20/06/2026
El conocimiento se volvió artificial.
Por: Ernesto Mora
Y tal vez esta sea una de las conversaciones más incómodas que debemos tener como profesionales.
No porque la IA sea mala.
Al contrario: bien usada, puede elevar la productividad, acelerar análisis, ordenar información y apoyar mejores decisiones.
El problema aparece cuando dejamos de usarla como herramienta y empezamos a usarla como sustituto del pensamiento.
Hoy muchas personas ya no preguntan para aprender.
Preguntan para no pensar.
No investigan.
Piden resumen.
No analizan.
Piden conclusión.
No contrastan.
Piden “la mejor opción”.
No construyen criterio.
Piden una respuesta lista para copiar.
Y ahí comienza el riesgo silencioso: la tercerización del juicio.
Según Microsoft y LinkedIn, el 75% de los trabajadores del conocimiento ya usa IA generativa en el trabajo.
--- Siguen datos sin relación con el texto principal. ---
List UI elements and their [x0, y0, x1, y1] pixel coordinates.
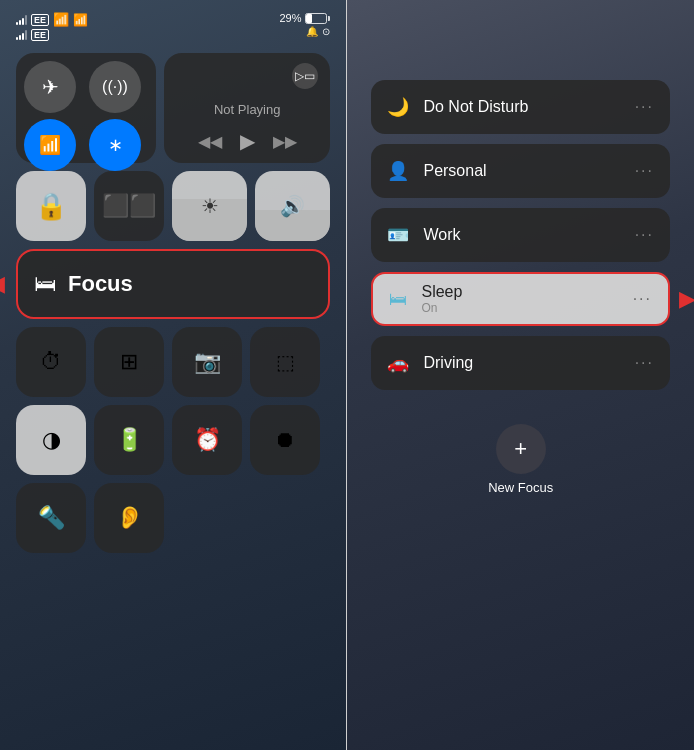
- battery-widget[interactable]: 🔋: [94, 405, 164, 475]
- status-row-1: EE 📶 📶: [16, 12, 88, 27]
- calculator-button[interactable]: ⊞: [94, 327, 164, 397]
- airplay-button[interactable]: ▷▭: [292, 63, 318, 89]
- focus-option-personal[interactable]: 👤 Personal ···: [371, 144, 670, 198]
- status-left: EE 📶 📶 EE: [16, 12, 88, 41]
- battery-widget-icon: 🔋: [116, 427, 143, 453]
- media-widget: ▷▭ Not Playing ◀◀ ▶ ▶▶: [164, 53, 330, 163]
- dark-mode-button[interactable]: ◑: [16, 405, 86, 475]
- driving-icon: 🚗: [387, 352, 409, 374]
- alarm-icon: ⏰: [194, 427, 221, 453]
- flashlight-button[interactable]: 🔦: [16, 483, 86, 553]
- camera-button[interactable]: 📷: [172, 327, 242, 397]
- dark-mode-icon: ◑: [42, 427, 61, 453]
- mirror-icon: ⬛⬛: [102, 193, 156, 219]
- dnd-icon: 🌙: [387, 96, 409, 118]
- second-row: 🔒 ⬛⬛ ☀ 🔊: [16, 171, 330, 241]
- left-arrow: ◀: [0, 271, 5, 297]
- focus-label: Focus: [68, 271, 133, 297]
- personal-name: Personal: [423, 162, 620, 180]
- status-right: 29% 🔔 ⊙: [279, 12, 330, 37]
- record-icon: ⏺: [274, 427, 296, 453]
- cc-grid: ✈ ((·)) 📶 ∗ ▷▭ Not Playing ◀◀ ▶ ▶▶ 🔒: [0, 45, 346, 565]
- screen-time-button[interactable]: 🔒: [16, 171, 86, 241]
- work-icon: 🪪: [387, 224, 409, 246]
- driving-dots[interactable]: ···: [635, 354, 654, 372]
- bluetooth-button[interactable]: ∗: [89, 119, 141, 171]
- status-bar: EE 📶 📶 EE 29%: [0, 0, 346, 45]
- top-row: ✈ ((·)) 📶 ∗ ▷▭ Not Playing ◀◀ ▶ ▶▶: [16, 53, 330, 163]
- media-controls: ◀◀ ▶ ▶▶: [176, 129, 318, 153]
- airplane-mode-button[interactable]: ✈: [24, 61, 76, 113]
- flashlight-icon: 🔦: [38, 505, 65, 531]
- personal-text: Personal: [423, 162, 620, 180]
- screen-mirror-button[interactable]: ⬛⬛: [94, 171, 164, 241]
- work-name: Work: [423, 226, 620, 244]
- focus-option-dnd[interactable]: 🌙 Do Not Disturb ···: [371, 80, 670, 134]
- signal-bars-2: [16, 30, 27, 40]
- camera-icon: 📷: [194, 349, 221, 375]
- fifth-row: 🔦 👂: [16, 483, 330, 553]
- dnd-dots[interactable]: ···: [635, 98, 654, 116]
- focus-icon: 🛏: [34, 271, 56, 297]
- wifi-icon-1: 📶: [53, 12, 69, 27]
- lock-rotation-icon: 🔒: [35, 191, 67, 222]
- right-panel: 🌙 Do Not Disturb ··· 👤 Personal ··· 🪪 Wo…: [347, 0, 694, 750]
- play-button[interactable]: ▶: [240, 129, 255, 153]
- qr-icon: ⬚: [276, 350, 295, 374]
- next-button[interactable]: ▶▶: [273, 132, 297, 151]
- sleep-icon: 🛏: [389, 289, 407, 310]
- hearing-button[interactable]: 👂: [94, 483, 164, 553]
- personal-icon: 👤: [387, 160, 409, 182]
- carrier-2: EE: [31, 29, 49, 41]
- wifi-button[interactable]: 📶: [24, 119, 76, 171]
- timer-icon: ⏱: [40, 349, 62, 375]
- focus-option-sleep[interactable]: 🛏 Sleep On ··· ▶: [371, 272, 670, 326]
- hearing-icon: 👂: [116, 505, 143, 531]
- brightness-icon: ☀: [201, 194, 219, 218]
- volume-icon: 🔊: [280, 194, 305, 218]
- alarm-button[interactable]: ⏰: [172, 405, 242, 475]
- right-arrow: ▶: [679, 286, 694, 312]
- work-dots[interactable]: ···: [635, 226, 654, 244]
- left-panel: EE 📶 📶 EE 29%: [0, 0, 346, 750]
- focus-option-work[interactable]: 🪪 Work ···: [371, 208, 670, 262]
- driving-text: Driving: [423, 354, 620, 372]
- focus-option-driving[interactable]: 🚗 Driving ···: [371, 336, 670, 390]
- dnd-name: Do Not Disturb: [423, 98, 620, 116]
- driving-name: Driving: [423, 354, 620, 372]
- signal-bars-1: [16, 15, 27, 25]
- prev-button[interactable]: ◀◀: [198, 132, 222, 151]
- new-focus-button[interactable]: + New Focus: [488, 424, 553, 495]
- battery-fill: [306, 14, 312, 23]
- volume-slider[interactable]: 🔊: [255, 171, 330, 241]
- battery-row: 29%: [279, 12, 330, 24]
- battery-tip: [328, 16, 330, 21]
- media-title: Not Playing: [176, 102, 318, 117]
- sleep-text: Sleep On: [421, 283, 618, 315]
- battery-percent: 29%: [279, 12, 301, 24]
- battery-icon: [305, 13, 330, 24]
- status-icons-row: 🔔 ⊙: [306, 26, 330, 37]
- carrier-1: EE: [31, 14, 49, 26]
- work-text: Work: [423, 226, 620, 244]
- new-focus-label: New Focus: [488, 480, 553, 495]
- alarm-status-icon: 🔔: [306, 26, 318, 37]
- focus-button[interactable]: 🛏 Focus: [16, 249, 330, 319]
- third-row: ⏱ ⊞ 📷 ⬚: [16, 327, 330, 397]
- timer-button[interactable]: ⏱: [16, 327, 86, 397]
- personal-dots[interactable]: ···: [635, 162, 654, 180]
- calculator-icon: ⊞: [120, 349, 138, 375]
- new-focus-circle: +: [496, 424, 546, 474]
- cellular-button[interactable]: ((·)): [89, 61, 141, 113]
- sleep-sub: On: [421, 301, 618, 315]
- status-row-2: EE: [16, 29, 88, 41]
- record-button[interactable]: ⏺: [250, 405, 320, 475]
- media-top: ▷▭: [176, 63, 318, 89]
- sleep-name: Sleep: [421, 283, 618, 301]
- dnd-text: Do Not Disturb: [423, 98, 620, 116]
- sleep-dots[interactable]: ···: [633, 290, 652, 308]
- qr-button[interactable]: ⬚: [250, 327, 320, 397]
- connectivity-widget: ✈ ((·)) 📶 ∗: [16, 53, 156, 163]
- brightness-slider[interactable]: ☀: [172, 171, 247, 241]
- battery-body: [305, 13, 327, 24]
La adopción se disparó. Pero la madurez no siempre creció al mismo ritmo.
Un estudio de Microsoft Research con 319 trabajadores del conocimiento encontró que el uso de IA generativa cambia la forma en que se ejerce el pensamiento crítico: cada vez más personas trasladan su esfuerzo a verificar, editar o integrar respuestas generadas por IA.
Y otro estudio reciente sobre “cognitive offloading” encontró una correlación negativa fuerte entre el uso frecuente de IA y el pensamiento crítico.
Dicho más simple:
cuando la IA piensa por nosotros demasiadas veces, el músculo del análisis se debilita.
Esto no empezó con ChatGPT. Años atrás ya se hablaba del “efecto Google”: recordamos menos la información cuando sabemos que siempre estará disponible en internet.
Pero ahora el salto es mayor.
Antes buscábamos información.
Hoy delegamos interpretación.
Antes consultábamos fuentes.
Hoy pedimos criterio.
Antes la tecnología nos daba acceso.
Ahora nos da respuestas con tono de autoridad.
Y eso exige una nueva responsabilidad profesional.
La pregunta no es si debemos usar IA.
Claro que debemos usarla.
La pregunta es:
¿la estamos usando para pensar mejor o para dejar de pensar?
La IA debería ser un espejo que desafía nuestras ideas, no una muleta que reemplaza nuestro criterio.